After 40 years of reform and ‘opening up,’ China has made remarkable economic progress. However, prosperity has been coupled with environmental degradation and the country has a considerable way to go toward achieving the Sustainable Development Goals, an international research collaboration including the James Hutton Institute has found.

The study shows that the country has made progress in poverty reduction, health care provision and gender equity in education, while income disparity continues between regions and with rural-urban populations.
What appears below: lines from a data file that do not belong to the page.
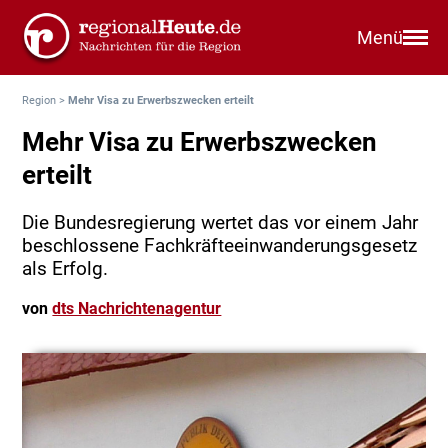
Menü
Region
>
Mehr Visa zu Erwerbszwecken erteilt
Mehr Visa zu Erwerbszwecken
erteilt
Die Bundesregierung wertet das vor einem Jahr
beschlossene Fachkräfteeinwanderungsgesetz
als Erfolg.
von
dts Nachrichtenagentur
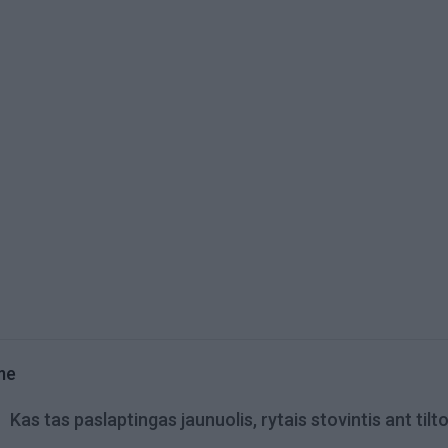
me
Kas tas paslaptingas jaunuolis, rytais stovintis ant tilt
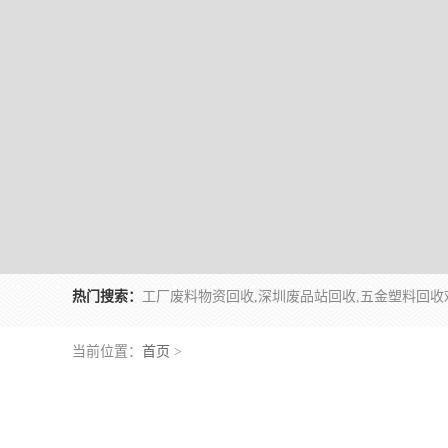
热门搜索：
当前位置：
首页
>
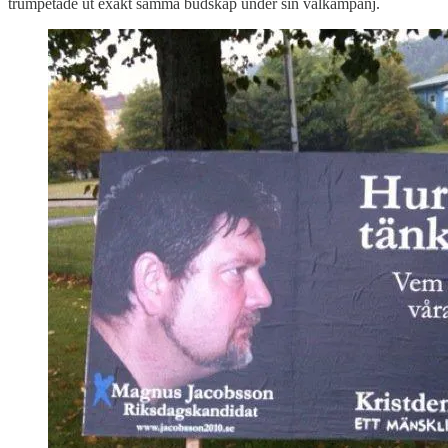
trumpetade ut exakt samma budskap under sin valkampanj.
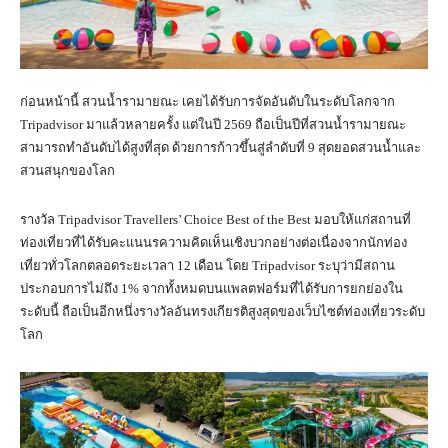
ก่อนหน้านี้ สวนน้ำรามายณะ เคยได้รับการจัดอันดับในระดับโลกจาก
Tripadvisor มาแล้วหลายครั้ง แต่ในปี 2569 ถือเป็นปีที่สวนน้ำรามายณะ
สามารถทำอันดับได้สูงที่สุด ด้วยการก้าวขึ้นสู่ลำดับที่ 9 สุดยอดสวนน้ำและ
สวนสนุกของโลก
รางวัล Tripadvisor Travellers’ Choice Best of the Best มอบให้แก่สถานที่
ท่องเที่ยวที่ได้รับคะแนนรความคิดเห็นเชิงบวกอย่างต่อเนื่องจากนักท่อง
เที่ยวทั่วโลกตลอดระยะเวลา 12 เดือน โดย Tripadvisor ระบุว่ามีสถาน
ประกอบการไม่ถึง 1% จากทั้งหมดบนแพลตฟอร์มที่ได้รับการยกย่องใน
ระดับนี้ ถือเป็นอีกหนึ่งรางวัลอันทรงเกียรติสูงสุดของเว็บไซต์ท่องเที่ยวระดับ
โลก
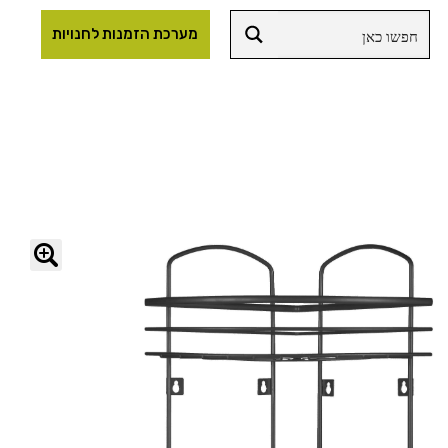
מערכת הזמנות לחנויות
🔍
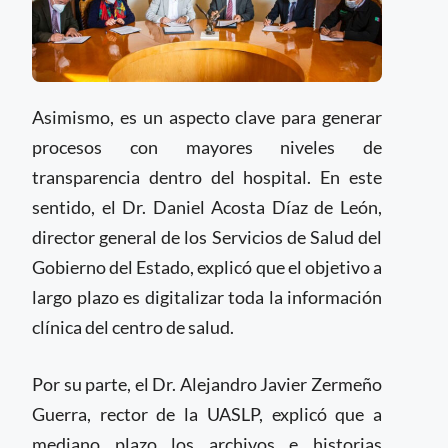
Asimismo, es un aspecto clave para generar
procesos con mayores niveles de
transparencia dentro del hospital. En este
sentido, el Dr. Daniel Acosta Díaz de León,
director general de los Servicios de Salud del
Gobierno del Estado, explicó que el objetivo a
largo plazo es digitalizar toda la información
clínica del centro de salud.
Por su parte, el Dr. Alejandro Javier Zermeño
Guerra, rector de la UASLP, explicó que a
mediano plazo los archivos e historias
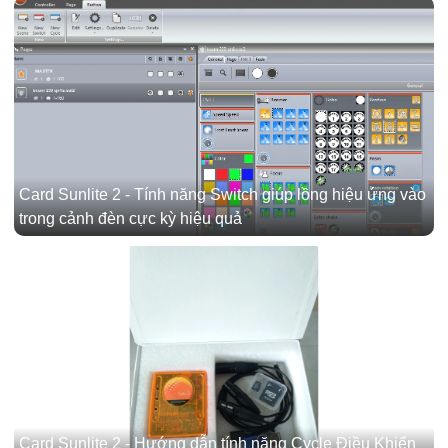
Card Sunlite 2 - Tính năng Switch giúp lồng hiệu ứng vào
trong cảnh đèn cực kỳ hiệu quả
Card Sunlite 2 - Hướng dẫn tính năng Cycle Điều Khiển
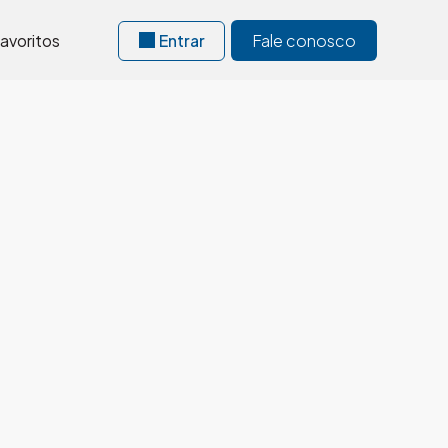
avoritos
Entrar
Fale conosco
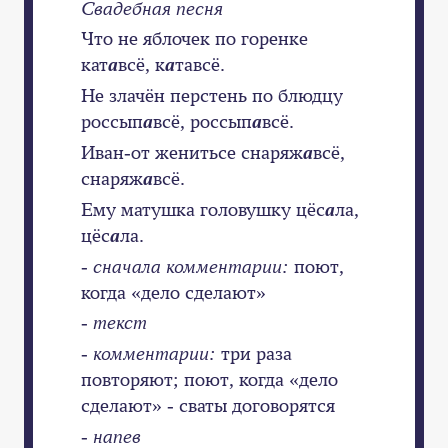
Свадебная песня
Что не яблочек по горенке
кат
а
всё, к
а
тавсё.
Не злачён перстень по блюдцу
россып
а
всё, россып
а
всё.
Иван-от женитьсе снаряж
а
всё,
снаряж
а
всё.
Ему матушка головушку цёс
а
ла,
цёс
а
ла.
- сначала комментарии:
поют,
когда «дело сделают»
- текст
- комментарии:
три раза
повторяют; поют, когда «дело
сделают» - сваты договорятся
- напев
China’s desire to achieve ‘ecological civilisation’ has resulted in a reduction of major pollutants in the environment since 2015, while strong coupling remains with CO2 emissions.

Professor Bob Ferrier, Director of Research at the James Hutton Institute and a co-author of the study, said: “Many of the problems regarding sustainable development in China are shared global problems.

“Whilst the challenges that other countries face may be of a different nature, we all have a finite amount of natural resources and in the future will need to develop innovative solutions to improving sustainability in a changing world.”

The authors argue that China’s progress toward economic prosperity and concomitant sustainability provides important insights for other countries.

The paper Forty years of reform and opening up: China’s progress toward a sustainable path, by Yonglong Lu, Yueqing Zhang, Xianghui Cao, Chenchen Wang, Yichao Wang, Meng Zhang, Robert C. Ferrier, Alan Jenkins, Jingjing Yuan, Mark J. Bailey, Deliang Chen, Hanqin Tian, Hong Li, Ernst Ulrich von Weizsäcker and Zhongxiang Zhang, is available in the latest issue of Science Advances and can be accessed here.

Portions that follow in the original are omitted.